Who has been your mentor? What makes you different from them and the same?
I had a professor at my foundation who discovered my talent of drawings and lead me to the right direction. He emphasized students to draw from life. Observation drawing was the key with his assignments.
And there are more! Although I haven’t met them, I learned a lot of things from their works. I know this may not what you meant, but this is how I learned and found my ways of working.
I made my first dummy book when I was a sophomore level, but I did not know anything about a picture book. So I used picture books as my mentors. The Rabbit by John Marsden (author) & Shaun Tan (illustrator) and Slow Loris by Alexis Deacon. I read the books over and over, exam layouts, compositions and flows in the books. I really enjoyed the ways they tell a story. Simple text but just enough, and illustration does the rest of the job. Shaun Tan and Alexis Deacon are still among my favorites, and I was influenced by their works very heavily from the beginning. Maybe that’s why all of my picture books have simple texts, only one or two sentences on each spread. Maybe because I still believe that illustration can tell more stories than texts.

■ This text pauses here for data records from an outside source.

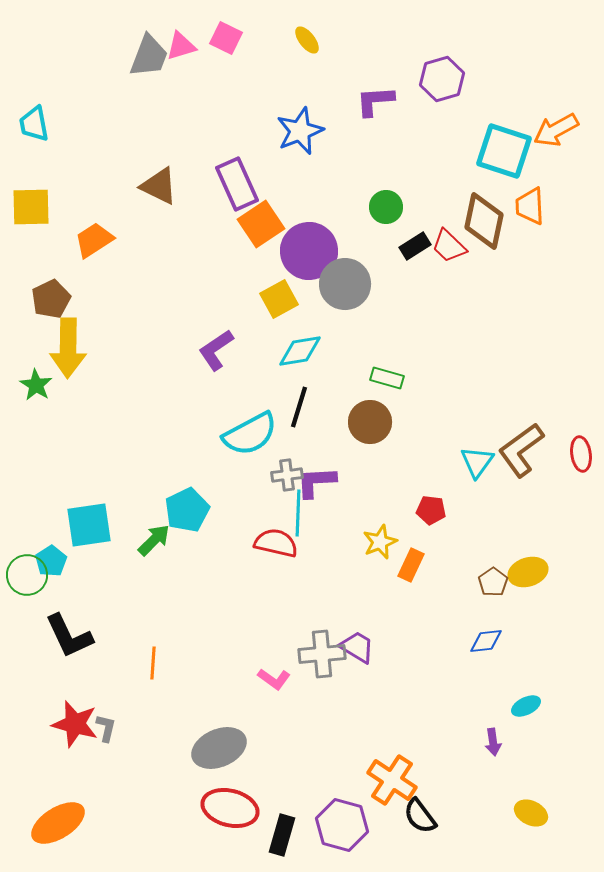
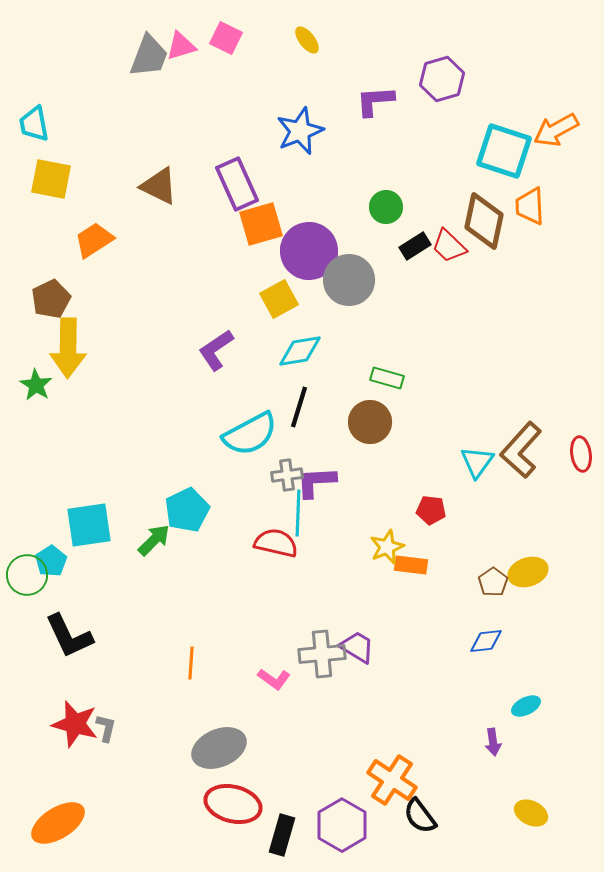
yellow square at (31, 207): moved 20 px right, 28 px up; rotated 12 degrees clockwise
orange square at (261, 224): rotated 18 degrees clockwise
gray circle at (345, 284): moved 4 px right, 4 px up
brown L-shape at (521, 450): rotated 12 degrees counterclockwise
yellow star at (380, 542): moved 7 px right, 5 px down
orange rectangle at (411, 565): rotated 72 degrees clockwise
orange line at (153, 663): moved 38 px right
red ellipse at (230, 808): moved 3 px right, 4 px up
purple hexagon at (342, 825): rotated 15 degrees clockwise
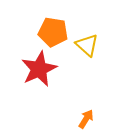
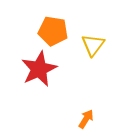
orange pentagon: moved 1 px up
yellow triangle: moved 6 px right; rotated 25 degrees clockwise
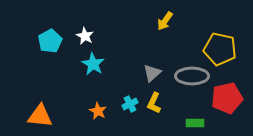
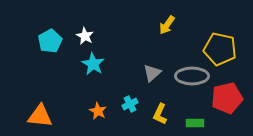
yellow arrow: moved 2 px right, 4 px down
yellow L-shape: moved 6 px right, 11 px down
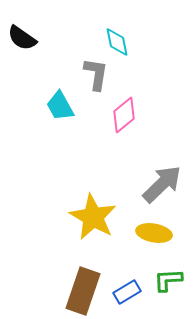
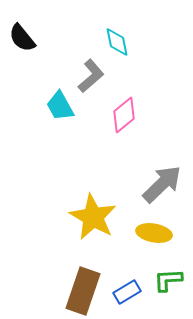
black semicircle: rotated 16 degrees clockwise
gray L-shape: moved 5 px left, 2 px down; rotated 40 degrees clockwise
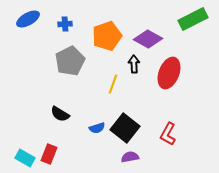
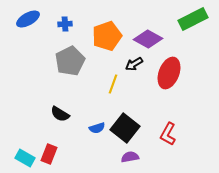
black arrow: rotated 120 degrees counterclockwise
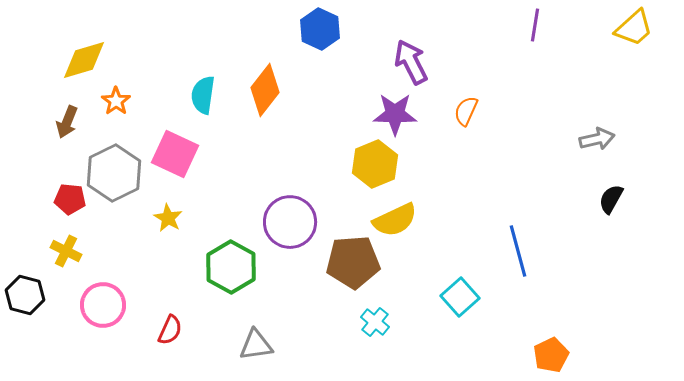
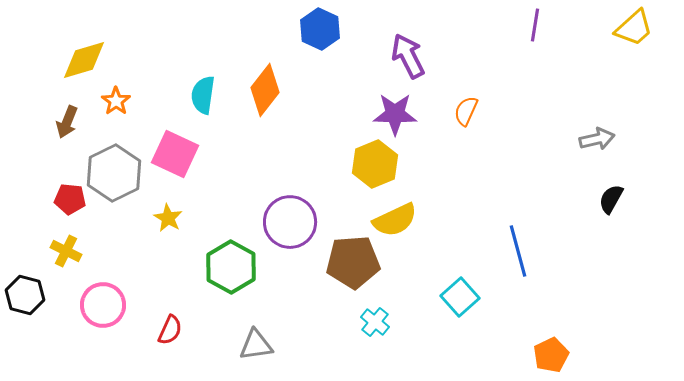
purple arrow: moved 3 px left, 6 px up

There are many artists/illustrator who I got inspirations from, such as Kveta Pacovska, Quentin Blake, Brian Wildsmith and John Birningham. And of course, there are a lot more because I keep adding artists to my lists.
My recent discovery of Javier Zabala, Spanish illustrator, made me to try watercolor after being away from it for many years because I did not enjoy using it. At first I tried to make a drawing like his, then I modified the ways of working with my tastes, adding color pencils and marker pens.